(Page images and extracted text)
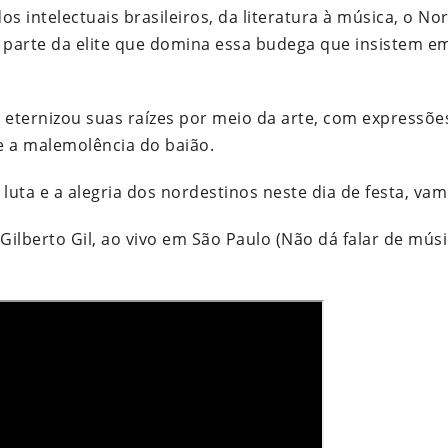
s intelectuais brasileiros, da literatura à música, o No
 parte da elite que domina essa budega que insistem 
 eternizou suas raízes por meio da arte, com expressõe
e a malemolência do baião.
uta e a alegria dos nordestinos neste dia de festa, va
ilberto Gil, ao vivo em São Paulo (Não dá falar de mús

◆ **TASK**
Go to the line holding "eternizou suas raízes" in the entries above and return it, along with every line after it, exactly as written.

◆ **OUTPUT FOR THIS TASK**
 eternizou suas raízes por meio da arte, com expressõe
e a malemolência do baião.
uta e a alegria dos nordestinos neste dia de festa, va
ilberto Gil, ao vivo em São Paulo (Não dá falar de mús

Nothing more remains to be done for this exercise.